14B is  complete  in  itself  so  far  as  the  computation  of  damages  is

concerned.   It is conceivable that the money due  from  an  employer  would

have to be calculated under Section 7A, and in  the  event  the  default  or

neglect of the employer is contumacious and contains the requisite mens  rea

and actus reus yet another exercise of  computation  has  to  be  undertaken

under Section 14B.    Where the Authority is of  the  opinion  that  damages

under Section 14B need to be imposed, the  computations  would  come  within

the purview  of  Section  14B  and  it  would  be  recoverable  jointly  and

severally from the  erstwhile  as  well  as  the  current  managements.    A

perusal of the Appeals Section, namely, 7I is illustrative of the fact  that

these exercises are distinct from each other as per the  enumerations  found

in the first sub-Section of Section 7I.   It also appears logical to us,  in

the wake of the numerous and different dates  of  amendments,  that  Section

7A(2) would also be available to proceedings under Section 14B of  the  Act.

The applicability of  Civil  Procedure  Code,  1908  to  proceedings  under

Section 14B has not specifically been barred by the statute.

13         It is necessary to clarify that Eveready Industries (India)  Ltd.

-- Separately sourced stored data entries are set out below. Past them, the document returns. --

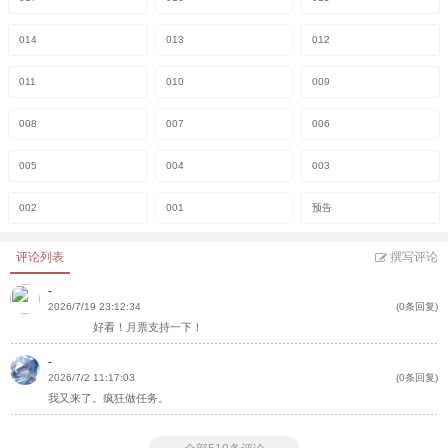
014
013
012
011
010
009
008
007
006
005
004
003
002
001
预告
评论列表
撰写评论
-
2026/7/19 23:12:34
(0条回复)
好看！月票支持一下！
-
2026/7/2 11:17:03
(0条回复)
我又来了。疯狂做任务。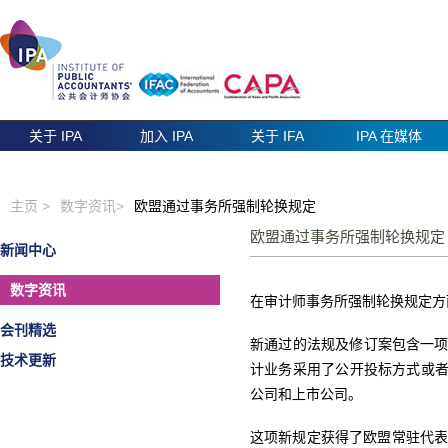
关于 IPA
加入 IPA
关于 IFA
IPA 在媒体
主页 >
数字资讯>
欧盟通过事务所强制轮换规定
欧盟通过事务所强制轮换
新闻中心
数字资讯
在审计师事务所强制轮换规定方面
会刊精选
新通过的法规及修订案包含一项
技术更新
计业务采用了公开投标方式或者
公司和上市公司。
这项新规定获得了欧盟常驻代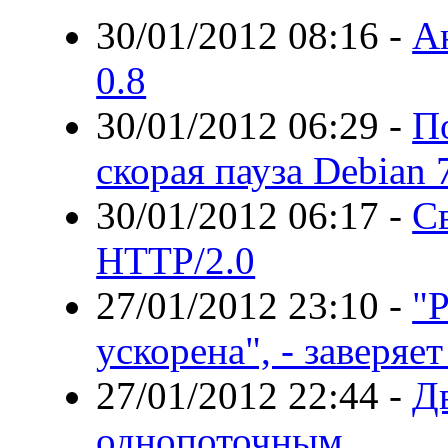
30/01/2012 08:16
-
А
0.8
30/01/2012 06:29
-
По
скорая пауза Debian 
30/01/2012 06:17
-
С
HTTP/2.0
27/01/2012 23:10
-
"
ускорена", - заверяе
27/01/2012 22:44
-
Дв
однопоточным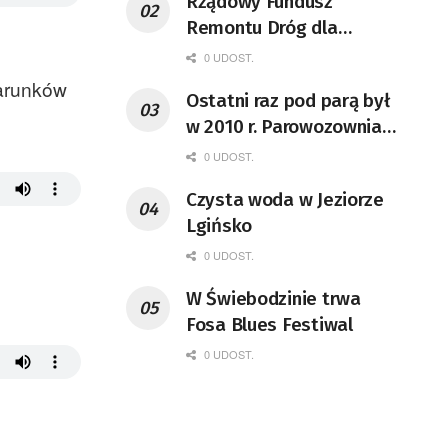
Rządowy Fundusz
Remontu Dróg dla
województwa lubuskiego
0 UDOST.
arunków
Ostatni raz pod parą był
w 2010 r. Parowozownia
Wolsztyn rozpocznie
0 UDOST.
remont unikatowego Tr5-
Czysta woda w Jeziorze
65
Lgińsko
0 UDOST.
W Świebodzinie trwa
Fosa Blues Festiwal
0 UDOST.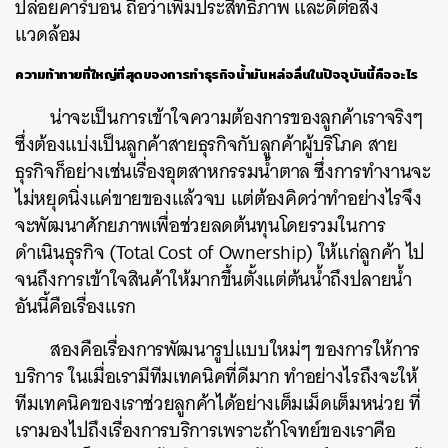
ปล่อยคาร์บอน ถือว่าเพิ่มประสิทธิภาพ และดีต่อสิ่ง
แวดล้อม
ความท้าทายที่ใหญ่ที่สุดของการทำธุรกิจน้ำมันหล่อลื่นในปัจจุบันนี้คืออะไร
น่าจะเป็นการเข้าใจความต้องการของลูกค้าเราจริงๆ
ซึ่งต้องแบ่งเป็นลูกค้าสายธุรกิจกับลูกค้าผู้บริโภค สาย
ธุรกิจก็อย่างเช่นเรื่องอุตสาหกรรมน้ำตาล ซึ่งการทำงานจะ
ไม่หยุดนิ่งแค่ขายของแล้วจบ แต่ต้องคิดว่าทำอย่างไรจึง
จะพัฒนาศักยภาพเพื่อช่วยลดต้นทุนโดยรวมในการ
ดำเนินธุรกิจ (Total Cost of Ownership) ให้แก่ลูกค้า ไป
จนถึงการเข้าใจสินค้าให้มากขึ้นตั้งแต่ต้นน้ำถึงปลายน้ำ
อันนี้คือเรื่องแรก
สองคือเรื่องการพัฒนารูปแบบใหม่ๆ ของการให้การ
บริการ ในเมื่อเรามีทีมเทคนิคที่ดีมาก ทำอย่างไรถึงจะให้
ทีมเทคนิคของเราช่วยลูกค้าได้อย่างเต็มเม็ดเต็มหน่วย ที่
เรามองไปถึงเรื่องการบริการเพราะถ้าโจทย์ของเราคือ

had in the interregnum of this litigation changed its name to Mcleod  Russel

India Ltd.  In view of our above analysis,  it  is  our  considered  opinion

that the impugned Judgment deserves to be upheld.   It contains  a  detailed

and logical exposition of facts  as  well  as  the  law  pertaining  to  the

present  dispute.  We  also  approve  the  pithy  observations  of  the  RPF

Commissioner, Jalpaiguri in the subject Order that failure on  the  part  of

the employers  to  make  remittances  of  accumulations  and  contributions,

undermines the objectives and purposes of the statute.   We underscore  that

the liability of the Fund to  pay  interest  to  subscribers  regardless  of

whether  employers  have  paid  their   dues,   runs   relentlessly.     The

Commissioner has specifically recorded that he has taken a lenient  view  in

the matter and has eschewed imposition of damages to the extent of  100  per

cent of the arrears even though this is envisaged  by  the  EPF  Act.    The

Appellant-Petitioner has, in  the  circumstances  of  the  case,  been  also

rightly burdened with the payment of interest under Section 7Q  of  the  EPF

Act.   Accordingly, the Appeal is  dismissed  and  the  interim  Orders  are

recalled.   Although, it is our opinion that the Appeal is wholly devoid  of

merit, we refrain from imposing costs.